A scene from a dilapidating building. [Photo by Jing Wei / For China Daily] |
The keepers say it is the real thing, complete with displays of original furniture and household items such as paperweights and glass lanterns used decades ago, and laminated copies of the defunct US movie magazine Photoplay resting on a wooden dressing table.
Walls made of rocks characterized such houses that had long alleyways between them and often open courtyards.
"Xintiandi's commercial success by means of shikumen demonstrated its success in the imagination of old Shanghai," the 62-year-old Yu wrote in a 2011 paper on socio-spatial perspectives on urban changes in Shanghai. But the loss of shikumen houses led people into more isolated living in present-day Shanghai, he added.
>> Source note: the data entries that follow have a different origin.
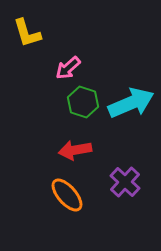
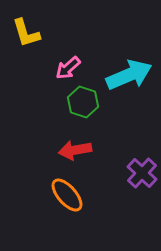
yellow L-shape: moved 1 px left
cyan arrow: moved 2 px left, 28 px up
purple cross: moved 17 px right, 9 px up
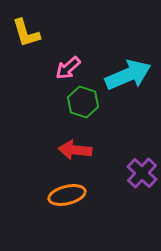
cyan arrow: moved 1 px left
red arrow: rotated 16 degrees clockwise
orange ellipse: rotated 63 degrees counterclockwise
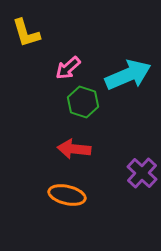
red arrow: moved 1 px left, 1 px up
orange ellipse: rotated 27 degrees clockwise
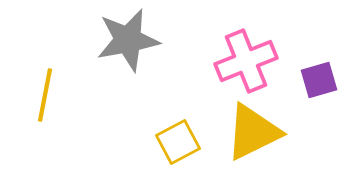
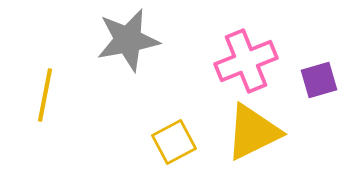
yellow square: moved 4 px left
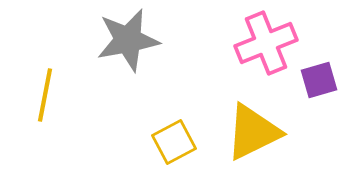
pink cross: moved 20 px right, 18 px up
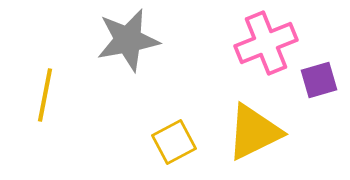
yellow triangle: moved 1 px right
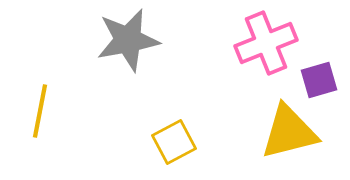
yellow line: moved 5 px left, 16 px down
yellow triangle: moved 35 px right; rotated 12 degrees clockwise
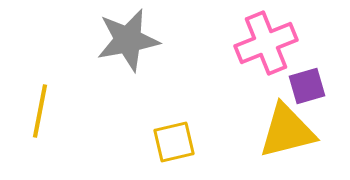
purple square: moved 12 px left, 6 px down
yellow triangle: moved 2 px left, 1 px up
yellow square: rotated 15 degrees clockwise
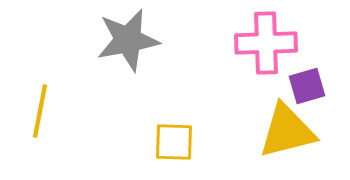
pink cross: rotated 20 degrees clockwise
yellow square: rotated 15 degrees clockwise
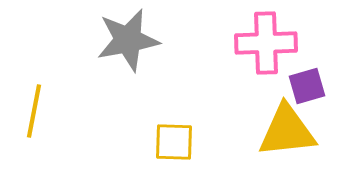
yellow line: moved 6 px left
yellow triangle: rotated 8 degrees clockwise
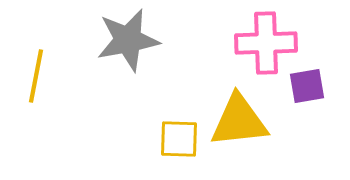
purple square: rotated 6 degrees clockwise
yellow line: moved 2 px right, 35 px up
yellow triangle: moved 48 px left, 10 px up
yellow square: moved 5 px right, 3 px up
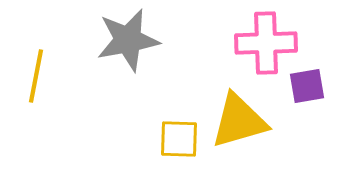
yellow triangle: rotated 10 degrees counterclockwise
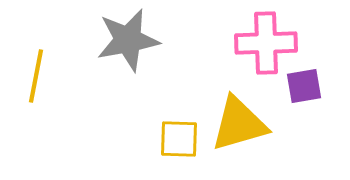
purple square: moved 3 px left
yellow triangle: moved 3 px down
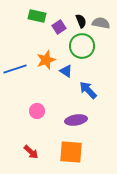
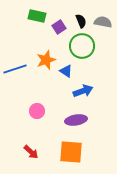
gray semicircle: moved 2 px right, 1 px up
blue arrow: moved 5 px left, 1 px down; rotated 114 degrees clockwise
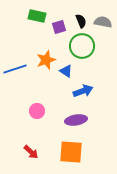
purple square: rotated 16 degrees clockwise
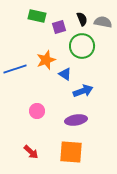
black semicircle: moved 1 px right, 2 px up
blue triangle: moved 1 px left, 3 px down
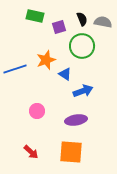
green rectangle: moved 2 px left
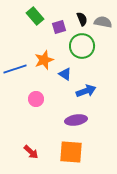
green rectangle: rotated 36 degrees clockwise
orange star: moved 2 px left
blue arrow: moved 3 px right
pink circle: moved 1 px left, 12 px up
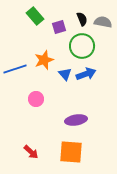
blue triangle: rotated 16 degrees clockwise
blue arrow: moved 17 px up
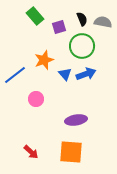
blue line: moved 6 px down; rotated 20 degrees counterclockwise
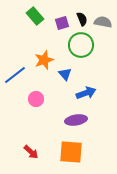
purple square: moved 3 px right, 4 px up
green circle: moved 1 px left, 1 px up
blue arrow: moved 19 px down
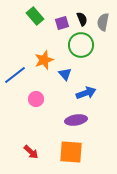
gray semicircle: rotated 90 degrees counterclockwise
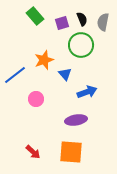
blue arrow: moved 1 px right, 1 px up
red arrow: moved 2 px right
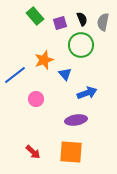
purple square: moved 2 px left
blue arrow: moved 1 px down
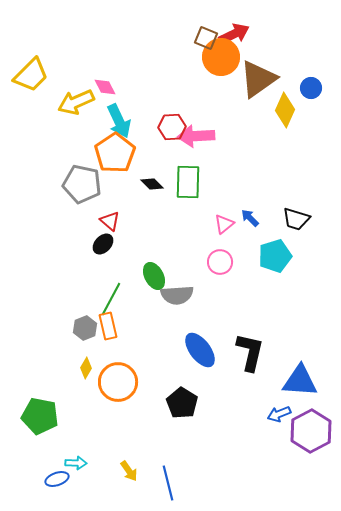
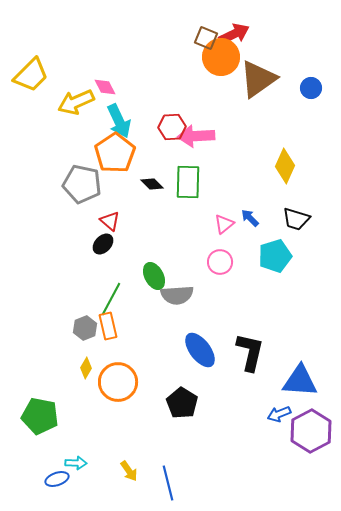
yellow diamond at (285, 110): moved 56 px down
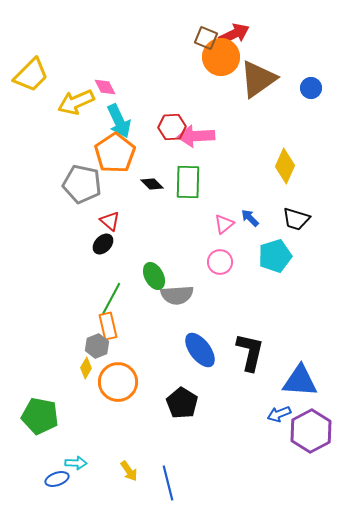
gray hexagon at (85, 328): moved 12 px right, 18 px down
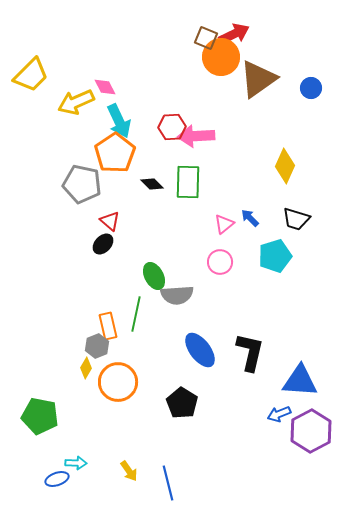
green line at (111, 299): moved 25 px right, 15 px down; rotated 16 degrees counterclockwise
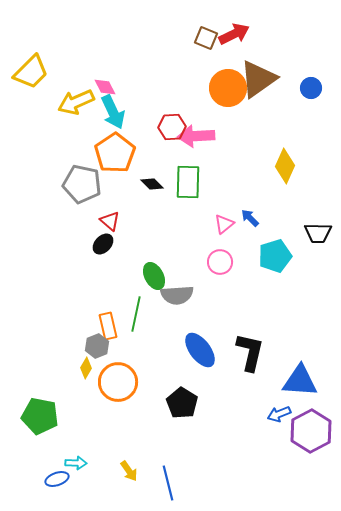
orange circle at (221, 57): moved 7 px right, 31 px down
yellow trapezoid at (31, 75): moved 3 px up
cyan arrow at (119, 121): moved 6 px left, 9 px up
black trapezoid at (296, 219): moved 22 px right, 14 px down; rotated 16 degrees counterclockwise
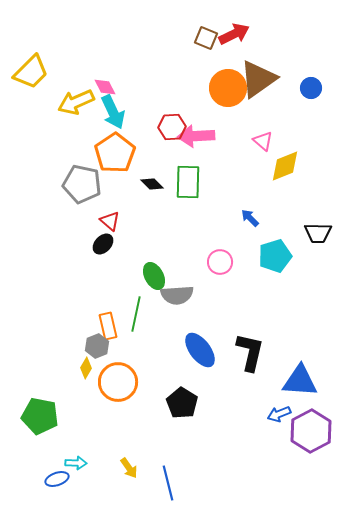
yellow diamond at (285, 166): rotated 44 degrees clockwise
pink triangle at (224, 224): moved 39 px right, 83 px up; rotated 40 degrees counterclockwise
yellow arrow at (129, 471): moved 3 px up
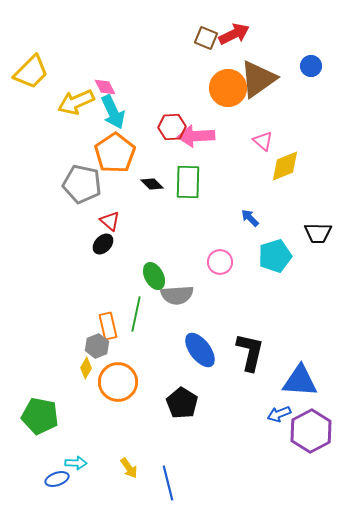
blue circle at (311, 88): moved 22 px up
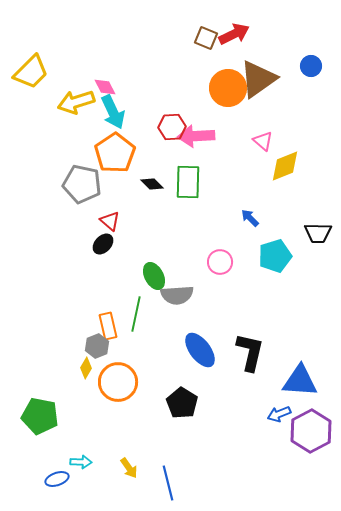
yellow arrow at (76, 102): rotated 6 degrees clockwise
cyan arrow at (76, 463): moved 5 px right, 1 px up
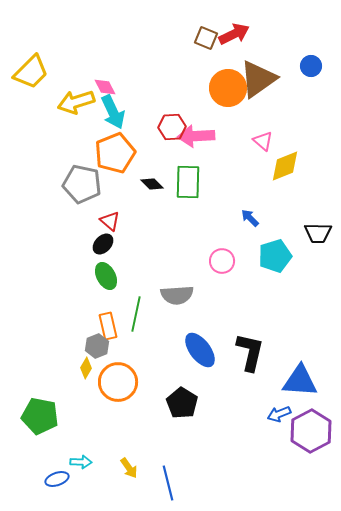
orange pentagon at (115, 153): rotated 12 degrees clockwise
pink circle at (220, 262): moved 2 px right, 1 px up
green ellipse at (154, 276): moved 48 px left
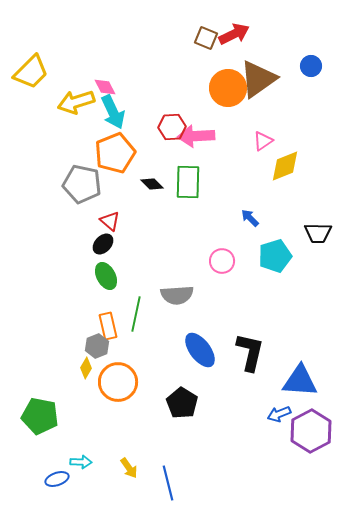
pink triangle at (263, 141): rotated 45 degrees clockwise
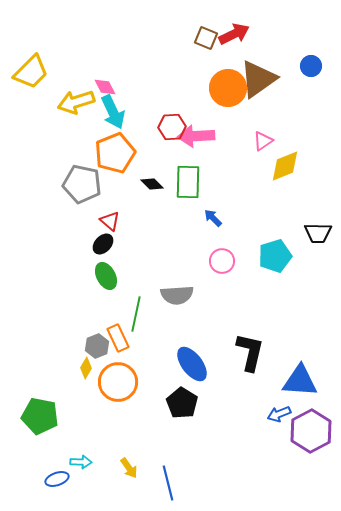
blue arrow at (250, 218): moved 37 px left
orange rectangle at (108, 326): moved 10 px right, 12 px down; rotated 12 degrees counterclockwise
blue ellipse at (200, 350): moved 8 px left, 14 px down
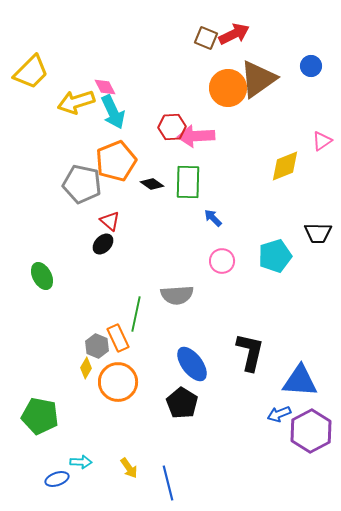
pink triangle at (263, 141): moved 59 px right
orange pentagon at (115, 153): moved 1 px right, 8 px down
black diamond at (152, 184): rotated 10 degrees counterclockwise
green ellipse at (106, 276): moved 64 px left
gray hexagon at (97, 346): rotated 15 degrees counterclockwise
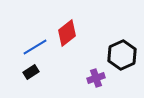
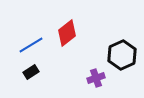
blue line: moved 4 px left, 2 px up
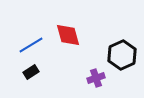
red diamond: moved 1 px right, 2 px down; rotated 68 degrees counterclockwise
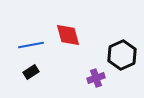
blue line: rotated 20 degrees clockwise
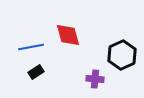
blue line: moved 2 px down
black rectangle: moved 5 px right
purple cross: moved 1 px left, 1 px down; rotated 24 degrees clockwise
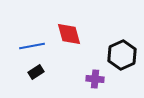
red diamond: moved 1 px right, 1 px up
blue line: moved 1 px right, 1 px up
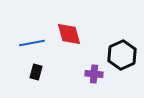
blue line: moved 3 px up
black rectangle: rotated 42 degrees counterclockwise
purple cross: moved 1 px left, 5 px up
Shikumen houses, the majority of which were built in the 1920s and '30s, and where about 70 percent of the city dwellers lived, were torn down in the 90s, with urban planners arguing that they were dilapidated.
A Hong Kong-based company developed Xintiandi as an entertainment hub in the past 20 years.
In a separate paper on Shanghai's urban development from Mao's era to that of economic reformer Deng Xiaoping's time, Yu and his academic colleague Yan Fei, described Xintiandi as the "new landmark of 'capitalist' Shanghai".